### WHAT IS EXPECTED
Images are not wanted; transcribe the rest of the listing exactly.

- - - - -

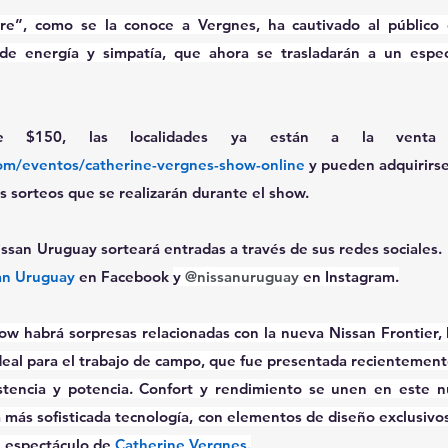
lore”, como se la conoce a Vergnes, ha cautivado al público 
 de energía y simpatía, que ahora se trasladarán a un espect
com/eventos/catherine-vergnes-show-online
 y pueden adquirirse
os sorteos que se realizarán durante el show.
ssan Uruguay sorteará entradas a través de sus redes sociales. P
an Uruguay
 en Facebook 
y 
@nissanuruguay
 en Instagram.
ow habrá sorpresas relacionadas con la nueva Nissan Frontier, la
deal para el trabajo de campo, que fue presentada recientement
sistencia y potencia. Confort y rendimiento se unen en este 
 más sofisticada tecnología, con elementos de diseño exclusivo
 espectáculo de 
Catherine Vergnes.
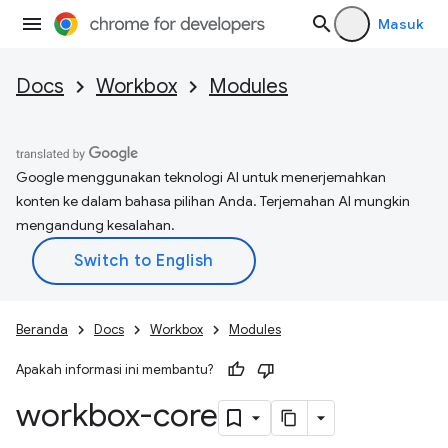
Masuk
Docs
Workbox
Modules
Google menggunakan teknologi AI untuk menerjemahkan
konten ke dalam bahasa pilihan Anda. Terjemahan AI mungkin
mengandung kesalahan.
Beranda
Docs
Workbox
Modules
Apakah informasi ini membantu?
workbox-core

- - - - -

### EXERCISE RESPONSE
lore”, como se la conoce a Vergnes, ha cautivado al público 
 de energía y simpatía, que ahora se trasladarán a un espect
com/eventos/catherine-vergnes-show-online
 y pueden adquirirse
os sorteos que se realizarán durante el show.
ssan Uruguay sorteará entradas a través de sus redes sociales. P
an Uruguay
 en Facebook 
y 
@nissanuruguay
 en Instagram.
ow habrá sorpresas relacionadas con la nueva Nissan Frontier, la
deal para el trabajo de campo, que fue presentada recientement
sistencia y potencia. Confort y rendimiento se unen en este 
 más sofisticada tecnología, con elementos de diseño exclusivo
 espectáculo de 
Catherine Vergnes.
Masuk
Docs
Workbox
Modules
Google menggunakan teknologi AI untuk menerjemahkan
konten ke dalam bahasa pilihan Anda. Terjemahan AI mungkin
mengandung kesalahan.
Beranda
Docs
Workbox
Modules
Apakah informasi ini membantu?
workbox-core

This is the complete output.